As supportive as your loved ones are about how stressful your job can be, sometimes it feels like only other nurses can really understand — especially why the job is so rewarding even despite the stress. Get together with your co-workers outside of work for a regularly monthly or even weekly activity to put aside work stress and enjoy each other’s company. Spend a few minutes at the start of each gathering getting all of the work issues out, but end the work talk on a positive note; for example, you may encourage each other to seek better chances for promotions and raises through increased education. Then get down to relaxing activities that have nothing to do with work.
Sometimes after a long shift, you don’t have the energy for physically demanding activities. Curling up with a book under a warm blanket is an ideal way to spend a cold winter day, and during the summer, you can enjoy the fresh air reading on the back porch. Meet with your colleagues to pick a book to read at the same time and get together for food and book discussion at least one a month.
Vary the book genres to keep it interesting. Read classics and new bestsellers. Devour romances and mysteries. Let the busiest nurses who juggle families, school and work listen to audiobooks instead of reading. Be flexible in how you plan your book club, and it’ll become a fun release for all of you, no matter your tastes and reading speeds.
If it’s easier for all of you to fit a two-hour film into your free time, opt for a film club. Like a book club, you can “assign” films for your colleagues to watch between meetings, or since films take less time to digest, wait and watch them together before you discuss them every few weeks. As with the book club, the key to making everyone happy with the offerings is to vary genre and subject matter in your choice of films.

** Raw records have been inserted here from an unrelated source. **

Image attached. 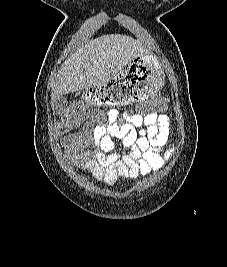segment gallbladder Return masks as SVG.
<instances>
[{"mask_svg": "<svg viewBox=\"0 0 227 267\" xmlns=\"http://www.w3.org/2000/svg\"><path fill=\"white\" fill-rule=\"evenodd\" d=\"M67 105V98L65 96H61L58 99L55 100L54 102V112L59 113L61 112L65 106Z\"/></svg>", "mask_w": 227, "mask_h": 267, "instance_id": "gallbladder-1", "label": "gallbladder"}]
</instances>
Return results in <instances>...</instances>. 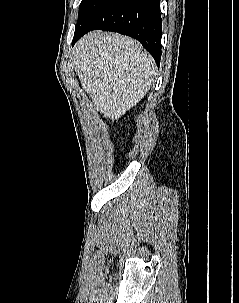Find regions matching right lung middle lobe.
<instances>
[{"instance_id":"dd1d6c3e","label":"right lung middle lobe","mask_w":239,"mask_h":303,"mask_svg":"<svg viewBox=\"0 0 239 303\" xmlns=\"http://www.w3.org/2000/svg\"><path fill=\"white\" fill-rule=\"evenodd\" d=\"M107 0H82L79 6L78 21L75 28V33L81 31L88 22L92 19L97 10Z\"/></svg>"}]
</instances>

Crafting is a versatile hobby, ideal both for when you’re alone and when in groups. Sometimes you have to make time to do the things you love, and holding a regular crafting club meeting is the best way to craft on a regular basis. Discuss ideas for types of crafts your colleagues are interested in, and vary it each meeting. You might include:
If anyone is more skilled at a certain craft than others, task her with being the instructor for the day.
Perhaps cooking is more of a shared passion than books and movies. Arrange pot luck dinners every few weeks where everyone has an opportunity to show off their favorite dishes. Make someone in charge of assigning types of dishes (i.e., salad, appetizer, main course, dessert) so there isn’t too much of one thing. You might also set a “theme” — Italian, Asian, Mexican, etc. — for the night so all of the dishes go together well. Focus on the food and fun discussion, or combine a pot luck with another type of gathering, like the book, crafting or film club.
As nurses, you’re a caring group of people. Continue to do what you do best by volunteering together on a regular basis. Work with animals, kids, seniors and others in need at shelters, after-school programs, and retirement homes. Raise money for disease research by running a marathon as a group. Offer your nursing expertise and give health talks at schools. Vary the types of volunteer work you do, and make every group volunteer outing a special one.
The Online Journal of Issues in Nursing reports 64 percent of nurses feel burnt out from work. Aside from bringing up issues such as too many shifts per week and shifts that are too long at work, you and your co-workers can strive toward relieving some of that stress by supporting one another in fun activities. Even if you can only get together a few times a month to accommodate changing shifts and other life responsibilities, you’ll find it worthwhile to pamper yourselves. The joy you feel may continue into the workplace.